Creating an Audit Trail
for Spring Controllers

topher-lamey

Topher Lamey|July 7, 2021

Wondering how to create an audit trail for Spring Controllers? Look no further. Topics include how to automatically look for and record specific URL parameters and path values, how to allow Controllers to add extra data for audit events as needed, and more.

As part of providing a REST API, we have the need to track certain API requests at a level higher than what raw HTTP logs in something like an ALB provides. In some cases, we want the ability to do additional lookups to augment the tracked data. In other cases, we want the ability to bring the tracked data into our applications.

Our APIs are written in Kotlin using SpringBoot, and after some research and design, we ended up with a custom annotation called @Auditable. This @Auditable annotation hooks into the HTTP request lifecycle via an Interceptor to provide a way to tag a controller method as being something that we want to track/audit. What we came up with provides the ability to automatically look for and record specific URL parameters and path values, and optionally add arbitrary data to the audit record if needed.

The Goal

Here's a slimmed down example of what we want the annotation use to look like. We have REST controller with a function that handles requests. The @Auditable annotation takes a type to mark the audit, and ideally the orgId URL parameter value would get passed along with the audit data as well. In reality, this would have other parameters or a RequestBody, but this is just meant to show the use of @Auditable.

@RestController
class API {
    @RequestMapping("/{orgId}", method = [RequestMethod.POST])
    @Auditable(type = AuditType.ORG_UPDATED)
    fun createOrg(@PathVariable("orgId") orgId: String) {
        // update the org
    }
    
}

Implementation

With that usage in mind, our implementation consists of first defining the annotation and its types. Then we use an Interceptor to put an audit payload object into the request attributes. The Interceptor also auto-populates the payload with any known URL/request params. After that, the Controller handles the request and can put data in the audit payload if needed. Once the request completes, the Interceptor grabs the data payload and invokes a custom @Service to persist the audit data.

Annotation and Type

First, let's define the annotation. Like we saw in the usage example above, all it needs is the type of audit.

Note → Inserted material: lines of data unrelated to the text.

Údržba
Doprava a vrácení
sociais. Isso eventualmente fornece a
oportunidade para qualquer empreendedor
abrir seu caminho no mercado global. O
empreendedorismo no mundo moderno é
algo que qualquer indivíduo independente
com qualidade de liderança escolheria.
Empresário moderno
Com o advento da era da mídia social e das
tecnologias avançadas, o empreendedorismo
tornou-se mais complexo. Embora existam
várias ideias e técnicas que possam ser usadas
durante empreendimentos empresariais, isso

@Target(AnnotationTarget.FUNCTION)
annotation class Auditable(
    val type: AuditType
)

The AuditType enum contains the list of audit event types. The types of audits are generally "write" focused, so we know when data changes. But we can also use this for tracking arbitrary events in the system too.

enum class AuditType {
    ORG_CREATED,
    ORG_UPDATED,
    ORG_DELETED,
    SCAN_CREATED,
    SCAN_UPDATED,
    SCAN_DELETED,
    SCAN_ASSET_REQUESTED
}

Payload

The AuditPayload stores audit info during the request's lifecycle.

class AuditPayload(
    payload: Map<Type, String> = mapOf(),
    private val pPayload: MutableMap<Type, String> = mutableMapOf()
) {

    init {
        pPayload.putAll(payload)
    }

    enum class Type(val label: String) {
        ORG_ID(AuditableInterceptor.ORG_ID),
        SCAN_ID(AuditableInterceptor.SCAN_ID),
        SCAN_ASSET_FILENAME(AuditableInterceptor.SCAN_ASSET_FILENAME)
    }

    fun add(key: Type, value: String) {
        pPayload[key] = value
    }

    fun get(key: Type) = pPayload[key]
}

Interceptor

An Interceptor hooks into the controller's request lifecycle, determines if the handler is our @Auditable annotation, and if so, does audit processing logic.

Interceptor Context Config

Spring needs to know about custom Interceptors. Here's how ours gets wired into the Spring Context.

@Configuration
class WebMvcConfig(val auditableInterceptor: AuditableInterceptor) : WebMvcConfigurer {
    override fun addInterceptors(registry: InterceptorRegistry) {
        registry.addInterceptor(auditableInterceptor)
    }
}

Interceptor Class

The preHandle function lets us look for url and path params before, and puts them in a new request attribute object type called AuditPayload. Note this AuditPayload can be used for storing arbitrary data via the Controller too.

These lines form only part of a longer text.